Para crear confusión y como espectáculo distractor, la FGR decidió imputar al exfiscal Murillo Karam, creyendo que esta detención apaciguaría al público por lo menos temporalmente. Pero como todo lo que hace la FGR, hasta eso estuvo mal ejecutado. El GIEI ha denunciado, en su último informe, que hubo precipitación en esa acción, con consecuencias legales imprevisibles; que falta validar las capturas de pantalla de las conversaciones filtradas la semana pasada que demuestran la colusión entre criminales, autoridades y militares, y que debe concluirse una investigación que se ha prolongado mucho por la resistencia del ejército a entregar información clave.

La salida en falso en el caso Ayotzinapa está ya causando la indignación de las familias de víctimas y del movimiento de estudiantes normalistas rurales. La radicalización de una parte del movimiento ha llevado a airadas y riesgosas protestas en instalaciones militares. Este proceso está coincidiendo en el tiempo con otros movimientos de normales rurales con agenda propia, centrada en el descuido de sus instalaciones y la carencia de recursos humanos y financieros; con un descontento creciente en universidades públicas ante la falta de atención a denuncias de abusos contras cientos de estudiantes mujeres, ante la precariedad de la infraestructura, la falta de profesores y el autoritarismo interno, ejemplos de lo cual son las protestas recientes en la UNAM, el IPN y universidades de provincia; y, aunque aun no es visible, un creciente descontento de miles de profesores de asignatura con alta formación que no encuentran empleo de tiempo completo, dado que los viejos profesores tienen todos los incentivos para no jubilarse; en fin, se está configurando un cóctel explosivo que puede dar lugar a un movimiento estudiantil de carácter nacional que incluiría la solidaridad con Ayotzinapa y sumaría su propia agenda de democratización y de atención seria a la educación superior.

Esta crisis todavía coyuntural tiene un espacio de salida en la reformulación de la reforma constitucional que pretende extender hasta el 2028 la militarización plena de la Guardia Nacional. La reforma se aprobó en la Cámara de Diputados a un altísimo costo para el Gobierno, el que, después de demostrar la corrupción monumental del líder del PRI y amenazar con quitarle el fuero y procesarlo penalmente, y tener listos otros escándalos contra el resto del liderazgo priista en las dos cámaras, ha reculado vergonzosamente una vez que los priistas se disciplinaron.

El Gobierno corroboró así que usa la justicia discrecionalmente y con fines políticos, y que su supuesta fuerza moral y su diferencia respecto al pasado es un discurso vacío.

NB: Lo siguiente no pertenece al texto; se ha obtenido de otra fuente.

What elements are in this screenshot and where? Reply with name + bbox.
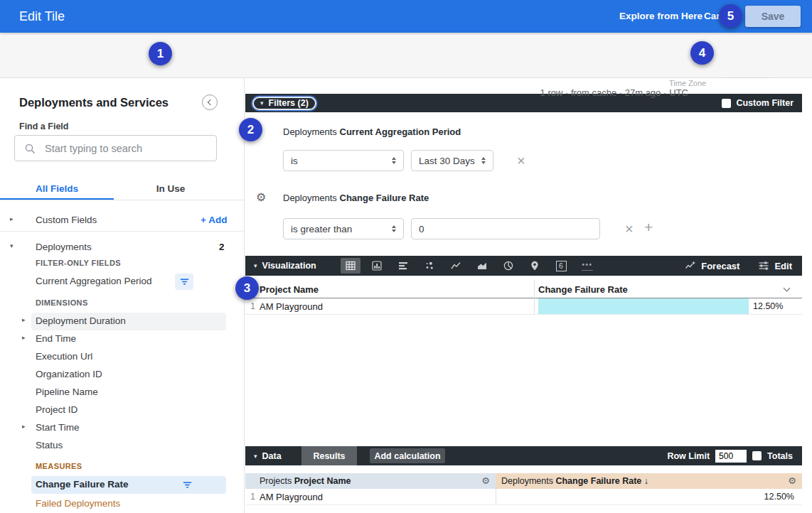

A pesar del chantaje masivo a la oposición, la reforma no pasó en el Senado, abriéndose un impasse que debe ser usado para reformular la reforma de tal forma que se garantice la vigilancia parlamentaria y civil sobre la Guardia Nacional, la creación de policías y fiscalías estatales profesionales y, de ser posible, repensar y refundar la Fiscalía general de la Nación, cuya legitimidad y supuesta autonomía han quedado borradas por completo después de los recientes acontecimientos. Aun estas reformas, si las hubiere, no atenderían el problema de fondo, nunca resuelto, del estatuto de excepción de las fuerzas armadas, cuya continuidad en medio del proceso de militarización es un riesgo inminente de politización franca y abierta del instituto armado.

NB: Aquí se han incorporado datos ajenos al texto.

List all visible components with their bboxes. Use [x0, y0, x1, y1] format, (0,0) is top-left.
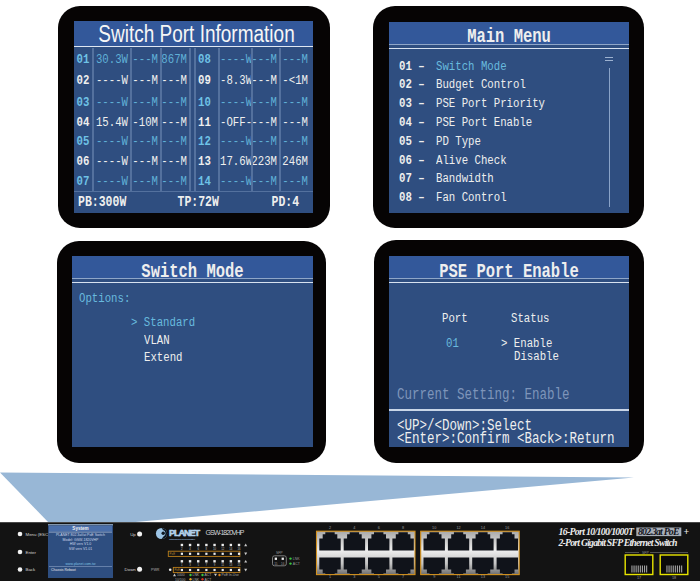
svg-text:6: 6 — [378, 526, 380, 530]
svg-text:PoE In-Use: PoE In-Use — [222, 573, 239, 577]
svg-text:LNK: LNK — [193, 578, 200, 581]
svg-text:18: 18 — [672, 576, 676, 580]
svg-text:PLANET 802.3af/at PoE Switch: PLANET 802.3af/at PoE Switch — [56, 533, 105, 537]
svg-text:5: 5 — [378, 575, 380, 579]
svg-text:Menu (ESC): Menu (ESC) — [26, 532, 51, 537]
svg-text:SW vers V1.01: SW vers V1.01 — [69, 547, 92, 551]
svg-text:802.3at PoE: 802.3at PoE — [638, 526, 680, 537]
svg-text:13: 13 — [229, 563, 233, 567]
svg-text:1: 1 — [329, 575, 331, 579]
svg-text:10: 10 — [213, 547, 217, 551]
svg-text:15: 15 — [505, 575, 509, 579]
svg-text:Networking & Communication: Networking & Communication — [169, 538, 196, 541]
svg-text:16: 16 — [237, 547, 241, 551]
svg-text:GSW-1820VHP: GSW-1820VHP — [206, 529, 245, 536]
svg-text:Back: Back — [26, 567, 37, 572]
svg-text:13: 13 — [481, 575, 485, 579]
svg-text:8: 8 — [402, 526, 404, 530]
svg-text:10: 10 — [432, 526, 436, 530]
svg-text:Model: GSW-1820VHP: Model: GSW-1820VHP — [63, 538, 100, 542]
svg-text:11: 11 — [221, 563, 224, 567]
svg-text:4: 4 — [353, 526, 355, 530]
svg-text:+: + — [684, 526, 690, 537]
svg-text:SFP: SFP — [276, 551, 283, 555]
svg-text:7: 7 — [402, 575, 404, 579]
svg-text:14: 14 — [229, 547, 233, 551]
svg-text:17: 17 — [637, 576, 641, 580]
svg-text:PoE: PoE — [174, 568, 180, 572]
svg-text:2-Port Gigabit SFP Ethernet Sw: 2-Port Gigabit SFP Ethernet Switch — [558, 537, 678, 548]
svg-text:Enter: Enter — [26, 550, 37, 555]
svg-text:10/100: 10/100 — [175, 578, 185, 581]
svg-text:16: 16 — [505, 526, 509, 530]
svg-text:Down: Down — [125, 567, 137, 572]
svg-text:www.planet.com.tw: www.planet.com.tw — [66, 562, 96, 566]
svg-text:System: System — [72, 526, 88, 531]
svg-text:15: 15 — [274, 562, 278, 566]
svg-text:12: 12 — [221, 547, 225, 551]
svg-text:PoE: PoE — [170, 552, 176, 556]
svg-text:16: 16 — [281, 562, 285, 566]
svg-text:16-Port 10/100/1000T: 16-Port 10/100/1000T — [559, 526, 636, 537]
svg-text:SFP: SFP — [642, 551, 649, 555]
svg-text:12: 12 — [456, 526, 460, 530]
svg-text:HW vers V1.0: HW vers V1.0 — [70, 542, 92, 546]
svg-text:11: 11 — [457, 575, 461, 579]
svg-text:Up: Up — [130, 532, 136, 537]
svg-text:PLANET: PLANET — [169, 528, 200, 538]
svg-text:15: 15 — [237, 563, 241, 567]
svg-text:Chassis Reboot: Chassis Reboot — [51, 568, 76, 572]
svg-text:LNK: LNK — [293, 557, 300, 561]
svg-text:3: 3 — [353, 575, 355, 579]
svg-text:ACT: ACT — [205, 578, 212, 581]
svg-text:9: 9 — [433, 575, 435, 579]
svg-text:14: 14 — [481, 526, 485, 530]
svg-text:2: 2 — [329, 526, 331, 530]
svg-text:PWR: PWR — [151, 568, 160, 572]
svg-text:ACT: ACT — [293, 562, 301, 566]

Para colmo, el presidente López Obrador, en un acto reflejo irresponsable ante su derrota en el Senado, ha convocado a un “ejercicio participativo” en enero para que el “pueblo” corrobore su confianza en las Fuerzas Armadas. Tal ejercicio, no sólo ilegal sino aventurero, tendría consecuencias terribles en el escenario político. Politizaría al Ejército, convertido ya en franco y único salvador de la patria; fortalecería al Secretario de Gobernación, designado por fuera de toda norma como organizador del acto circense; y le daría motivos a López Obrador de hacer giras nacionales ahora como campeón de una justicia militarizada. Tal cosa sería un verdadero “golpe blando” a la precaria democracia mexicana: un acto de ratificación simbólica de la entrega parcial del poder al Ejército ¡en nombre de la justicia! Esperemos que el presidente recupere el sentido común antes de cometer el más grave atentado a la democracia mexicana en su breve historia.